Preposterous in all of the worst ways, My Secret Santa is among the worst films of the year, even despite my usual tolerance for the hammy cheer and ludicrous laughs baked into these take-and-bake frozen streaming movies. It’s not even that the film is a technical disaster either; it doesn’t look horrible and it at least feels competent behind the camera. But when it comes to the story – the real heart and soul of any motion picture – My Secret Santa is the equivalent of spoiled eggnog. Not a lick of it makes sense, and it made me want to hurl.

Single Mom Taylor (Alexandra Breckenridge) gets fired just before Christmas from her job doing some type of quality control on cookies, her daughter Zoey (Madison MacIsaac) gets accepted into a pricey snowboarding academy at a ski lodge, and Taylor just so happens to hear that the lodge is in desperate need of a Santa. Plus, employees get a 50% discount for the snowboarding program. She’ll play Santa. After all, her brother and his partner just so happen to have all of the fanciest 3D printing and molding tech to disguise her as the man in the red suit.
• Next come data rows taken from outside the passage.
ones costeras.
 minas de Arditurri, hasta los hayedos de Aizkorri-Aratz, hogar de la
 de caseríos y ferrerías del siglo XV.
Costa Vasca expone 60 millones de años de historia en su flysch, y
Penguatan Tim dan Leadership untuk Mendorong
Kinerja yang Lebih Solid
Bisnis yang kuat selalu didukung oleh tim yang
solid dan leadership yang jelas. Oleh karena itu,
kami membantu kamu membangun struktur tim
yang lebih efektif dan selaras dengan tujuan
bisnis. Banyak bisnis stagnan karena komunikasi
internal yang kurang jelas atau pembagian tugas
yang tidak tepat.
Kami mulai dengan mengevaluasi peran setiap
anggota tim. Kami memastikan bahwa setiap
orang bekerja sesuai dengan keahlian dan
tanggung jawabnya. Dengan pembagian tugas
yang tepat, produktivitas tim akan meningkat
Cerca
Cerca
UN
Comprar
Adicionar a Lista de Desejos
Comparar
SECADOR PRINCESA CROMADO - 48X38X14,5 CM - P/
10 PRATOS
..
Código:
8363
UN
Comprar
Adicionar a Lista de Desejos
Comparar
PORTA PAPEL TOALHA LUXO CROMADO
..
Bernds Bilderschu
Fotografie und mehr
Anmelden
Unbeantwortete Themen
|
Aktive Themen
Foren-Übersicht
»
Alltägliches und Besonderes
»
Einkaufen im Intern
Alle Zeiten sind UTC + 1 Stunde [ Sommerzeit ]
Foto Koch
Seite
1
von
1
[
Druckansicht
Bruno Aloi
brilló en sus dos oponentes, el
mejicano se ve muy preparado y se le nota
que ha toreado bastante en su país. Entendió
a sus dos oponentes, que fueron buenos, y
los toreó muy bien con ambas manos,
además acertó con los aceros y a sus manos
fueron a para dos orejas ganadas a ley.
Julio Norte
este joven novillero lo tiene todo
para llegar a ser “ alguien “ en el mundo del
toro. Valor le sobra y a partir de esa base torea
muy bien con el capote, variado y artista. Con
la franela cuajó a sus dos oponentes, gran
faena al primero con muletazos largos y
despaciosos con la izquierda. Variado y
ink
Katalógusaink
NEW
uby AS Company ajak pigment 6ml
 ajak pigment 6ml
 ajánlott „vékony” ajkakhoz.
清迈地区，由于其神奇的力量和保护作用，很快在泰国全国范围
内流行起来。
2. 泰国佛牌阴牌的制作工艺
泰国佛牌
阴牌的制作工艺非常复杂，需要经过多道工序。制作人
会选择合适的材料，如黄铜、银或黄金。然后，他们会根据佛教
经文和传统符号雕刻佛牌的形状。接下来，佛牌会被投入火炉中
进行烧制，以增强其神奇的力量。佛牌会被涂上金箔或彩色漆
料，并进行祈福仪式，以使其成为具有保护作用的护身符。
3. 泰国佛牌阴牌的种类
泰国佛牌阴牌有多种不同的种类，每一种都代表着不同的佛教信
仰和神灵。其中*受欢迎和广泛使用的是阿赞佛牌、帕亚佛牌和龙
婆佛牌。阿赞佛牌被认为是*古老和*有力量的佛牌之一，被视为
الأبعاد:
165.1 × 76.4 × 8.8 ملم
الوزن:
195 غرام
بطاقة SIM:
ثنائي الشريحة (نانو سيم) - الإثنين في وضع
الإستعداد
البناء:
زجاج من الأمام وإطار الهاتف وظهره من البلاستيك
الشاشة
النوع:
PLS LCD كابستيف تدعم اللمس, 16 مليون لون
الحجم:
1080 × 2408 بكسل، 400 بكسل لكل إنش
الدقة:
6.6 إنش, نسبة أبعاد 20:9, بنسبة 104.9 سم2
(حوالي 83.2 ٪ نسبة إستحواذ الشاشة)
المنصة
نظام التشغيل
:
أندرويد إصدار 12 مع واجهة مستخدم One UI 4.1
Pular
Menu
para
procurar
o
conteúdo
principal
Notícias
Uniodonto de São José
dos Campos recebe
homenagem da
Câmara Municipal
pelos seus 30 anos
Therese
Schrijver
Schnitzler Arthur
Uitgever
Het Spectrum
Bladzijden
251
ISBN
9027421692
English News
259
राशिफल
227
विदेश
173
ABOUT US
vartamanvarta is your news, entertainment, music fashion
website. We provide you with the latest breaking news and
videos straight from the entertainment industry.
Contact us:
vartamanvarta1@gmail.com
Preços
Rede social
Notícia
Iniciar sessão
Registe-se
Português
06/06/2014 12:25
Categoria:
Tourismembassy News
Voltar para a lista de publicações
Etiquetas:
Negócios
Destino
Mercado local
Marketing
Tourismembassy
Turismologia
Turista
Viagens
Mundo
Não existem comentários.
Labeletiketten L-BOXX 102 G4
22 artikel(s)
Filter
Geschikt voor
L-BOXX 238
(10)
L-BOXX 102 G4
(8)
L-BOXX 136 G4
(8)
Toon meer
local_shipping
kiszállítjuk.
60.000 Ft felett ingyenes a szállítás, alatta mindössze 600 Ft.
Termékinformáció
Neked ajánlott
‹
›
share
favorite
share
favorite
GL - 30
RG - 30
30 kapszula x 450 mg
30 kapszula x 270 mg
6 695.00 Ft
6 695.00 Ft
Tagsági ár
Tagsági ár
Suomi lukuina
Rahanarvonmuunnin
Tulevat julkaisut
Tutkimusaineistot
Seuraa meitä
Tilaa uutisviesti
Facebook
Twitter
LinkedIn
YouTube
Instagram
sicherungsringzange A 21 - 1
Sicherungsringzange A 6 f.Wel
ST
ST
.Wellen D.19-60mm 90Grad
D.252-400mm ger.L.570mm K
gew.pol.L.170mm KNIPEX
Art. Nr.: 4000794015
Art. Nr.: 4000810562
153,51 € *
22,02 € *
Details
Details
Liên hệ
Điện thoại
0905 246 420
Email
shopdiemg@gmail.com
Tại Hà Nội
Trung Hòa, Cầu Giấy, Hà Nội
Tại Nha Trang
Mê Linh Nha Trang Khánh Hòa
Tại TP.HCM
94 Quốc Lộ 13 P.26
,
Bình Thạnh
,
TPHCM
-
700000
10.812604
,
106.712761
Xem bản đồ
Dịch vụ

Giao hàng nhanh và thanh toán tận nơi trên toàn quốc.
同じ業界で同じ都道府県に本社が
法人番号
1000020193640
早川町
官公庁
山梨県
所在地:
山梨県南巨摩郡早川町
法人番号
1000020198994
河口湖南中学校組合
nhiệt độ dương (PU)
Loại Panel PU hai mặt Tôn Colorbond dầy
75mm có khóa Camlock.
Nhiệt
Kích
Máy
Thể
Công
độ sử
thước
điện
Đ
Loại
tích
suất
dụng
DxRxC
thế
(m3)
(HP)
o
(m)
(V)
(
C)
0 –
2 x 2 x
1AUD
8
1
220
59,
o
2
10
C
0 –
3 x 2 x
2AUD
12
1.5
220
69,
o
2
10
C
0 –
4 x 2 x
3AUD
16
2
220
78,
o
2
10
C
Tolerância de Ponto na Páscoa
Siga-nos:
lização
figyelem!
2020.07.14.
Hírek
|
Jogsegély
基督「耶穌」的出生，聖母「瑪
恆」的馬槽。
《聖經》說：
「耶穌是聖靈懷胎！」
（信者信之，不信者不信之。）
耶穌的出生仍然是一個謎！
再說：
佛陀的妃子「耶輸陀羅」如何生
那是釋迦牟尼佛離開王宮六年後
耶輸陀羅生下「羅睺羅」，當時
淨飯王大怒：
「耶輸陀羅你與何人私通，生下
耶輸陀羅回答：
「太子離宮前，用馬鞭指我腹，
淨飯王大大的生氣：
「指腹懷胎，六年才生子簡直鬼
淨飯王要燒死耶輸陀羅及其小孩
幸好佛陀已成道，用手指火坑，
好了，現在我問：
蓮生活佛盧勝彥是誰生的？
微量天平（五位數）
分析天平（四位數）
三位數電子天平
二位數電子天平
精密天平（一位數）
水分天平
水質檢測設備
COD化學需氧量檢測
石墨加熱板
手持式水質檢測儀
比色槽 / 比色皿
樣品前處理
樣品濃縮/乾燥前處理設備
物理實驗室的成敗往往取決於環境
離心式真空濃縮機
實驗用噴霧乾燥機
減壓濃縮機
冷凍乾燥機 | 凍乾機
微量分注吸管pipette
Complicating things is her run in with playboy Matthew Layne (Ryan Eggold). They meet at a record store and he recognizes Taylor from her days as the leading lady punk rock singer for “Screaming Kittens,” but Matthew also happens to have just taken on a managing position at the lodge owned by his billionaire father. Matthew, a 40 something man who’s never worked a day in his life, wants to show his old man that he can get the job done. Meanwhile, Taylor has to pull her best Mrs. Doubtfire impression to both play Santa and finally take Matthew up on that cup of hot chocolate he won’t stop bugging her about it (because that’s what grown adults do, not 12 year olds on their very first date ever.)

Don’t mind you this doesn’t even cover the plot point about the villainous manager (Tia Mowry) trying to sabotage Matthew, or how Taylor’s female landlord is all horny for her when she’s dressed up as Santa, or how the film somehow inevitably ends with an outdoor concert where Taylor finally finds her voice and lust for life again. Only so much nonsense can get packed into a 90 minute movie (that feels about twice that length) until it starts bursting at the seams. My Secret Santa isn’t romantic, isn’t comedic, and really isn’t even self-aware enough to know how awful it really is. I’m typically a sucker for some of these movies, but this one I spat right out.

“This is the dumbest idea I’ve ever heard.”